((

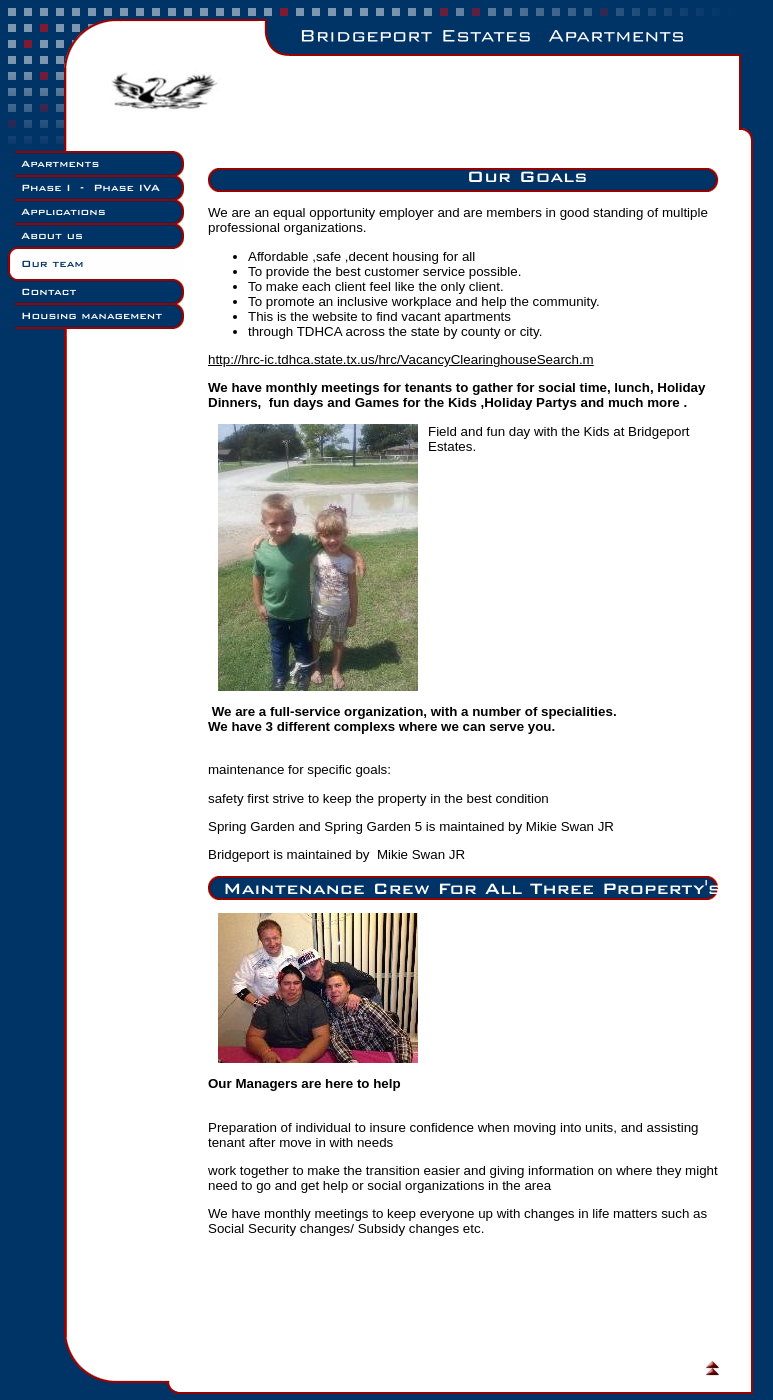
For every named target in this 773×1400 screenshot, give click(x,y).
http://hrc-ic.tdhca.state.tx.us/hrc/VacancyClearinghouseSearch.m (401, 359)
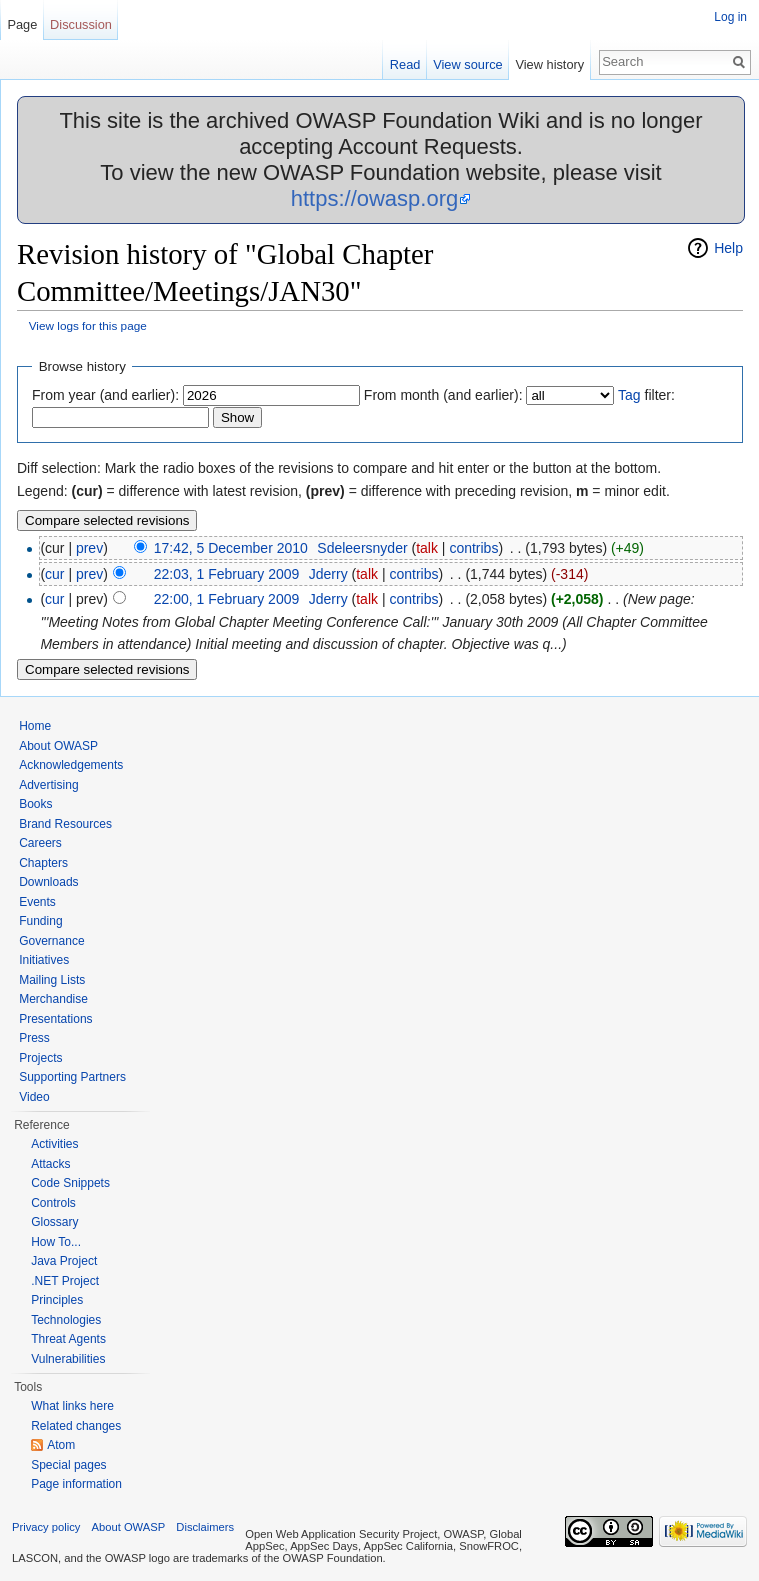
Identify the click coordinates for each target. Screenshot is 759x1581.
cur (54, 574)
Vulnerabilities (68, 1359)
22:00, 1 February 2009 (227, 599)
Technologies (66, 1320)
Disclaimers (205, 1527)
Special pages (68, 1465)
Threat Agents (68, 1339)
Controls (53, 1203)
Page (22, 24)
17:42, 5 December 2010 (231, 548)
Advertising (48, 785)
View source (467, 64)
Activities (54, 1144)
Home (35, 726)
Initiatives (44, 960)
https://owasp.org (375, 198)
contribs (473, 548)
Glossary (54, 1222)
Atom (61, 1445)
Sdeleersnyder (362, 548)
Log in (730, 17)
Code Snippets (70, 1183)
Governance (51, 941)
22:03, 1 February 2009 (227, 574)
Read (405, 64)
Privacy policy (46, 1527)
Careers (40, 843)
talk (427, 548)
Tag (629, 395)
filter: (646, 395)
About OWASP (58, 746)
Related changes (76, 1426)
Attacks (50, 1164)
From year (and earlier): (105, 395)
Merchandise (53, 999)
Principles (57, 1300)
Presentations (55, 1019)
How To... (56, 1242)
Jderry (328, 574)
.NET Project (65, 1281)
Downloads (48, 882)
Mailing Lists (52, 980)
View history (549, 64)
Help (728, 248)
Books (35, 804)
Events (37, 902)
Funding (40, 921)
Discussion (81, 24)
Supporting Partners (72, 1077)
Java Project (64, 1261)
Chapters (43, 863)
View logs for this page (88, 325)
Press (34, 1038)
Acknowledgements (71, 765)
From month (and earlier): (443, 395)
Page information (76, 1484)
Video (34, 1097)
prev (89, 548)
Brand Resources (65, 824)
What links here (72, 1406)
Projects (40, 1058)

))
((

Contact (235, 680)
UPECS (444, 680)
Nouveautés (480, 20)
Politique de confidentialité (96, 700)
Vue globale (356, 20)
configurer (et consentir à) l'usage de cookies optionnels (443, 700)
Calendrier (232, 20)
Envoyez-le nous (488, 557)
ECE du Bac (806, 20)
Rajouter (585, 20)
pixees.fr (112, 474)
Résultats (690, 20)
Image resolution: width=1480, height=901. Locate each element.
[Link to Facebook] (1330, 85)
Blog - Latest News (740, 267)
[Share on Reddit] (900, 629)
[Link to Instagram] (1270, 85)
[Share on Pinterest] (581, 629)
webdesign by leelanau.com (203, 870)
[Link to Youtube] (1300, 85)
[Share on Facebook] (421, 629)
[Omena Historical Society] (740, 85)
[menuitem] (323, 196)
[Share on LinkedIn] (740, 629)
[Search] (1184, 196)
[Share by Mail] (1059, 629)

))
((

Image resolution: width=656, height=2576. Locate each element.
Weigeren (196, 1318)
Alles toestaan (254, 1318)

))

• **EXERCISE**
Using the data above, print exactly the lines from the line that contains "Vue globale (356, 20)" through the line that contains "[menuitem] (323, 196)", with both included.

• **OUTPUT FOR THIS TASK**
Vue globale (356, 20)
configurer (et consentir à) l'usage de cookies optionnels (443, 700)
Calendrier (232, 20)
Envoyez-le nous (488, 557)
ECE du Bac (806, 20)
Rajouter (585, 20)
pixees.fr (112, 474)
Résultats (690, 20)
Image resolution: width=1480, height=901. Locate each element.
[Link to Facebook] (1330, 85)
Blog - Latest News (740, 267)
[Share on Reddit] (900, 629)
[Link to Instagram] (1270, 85)
[Share on Pinterest] (581, 629)
webdesign by leelanau.com (203, 870)
[Link to Youtube] (1300, 85)
[Share on Facebook] (421, 629)
[Omena Historical Society] (740, 85)
[menuitem] (323, 196)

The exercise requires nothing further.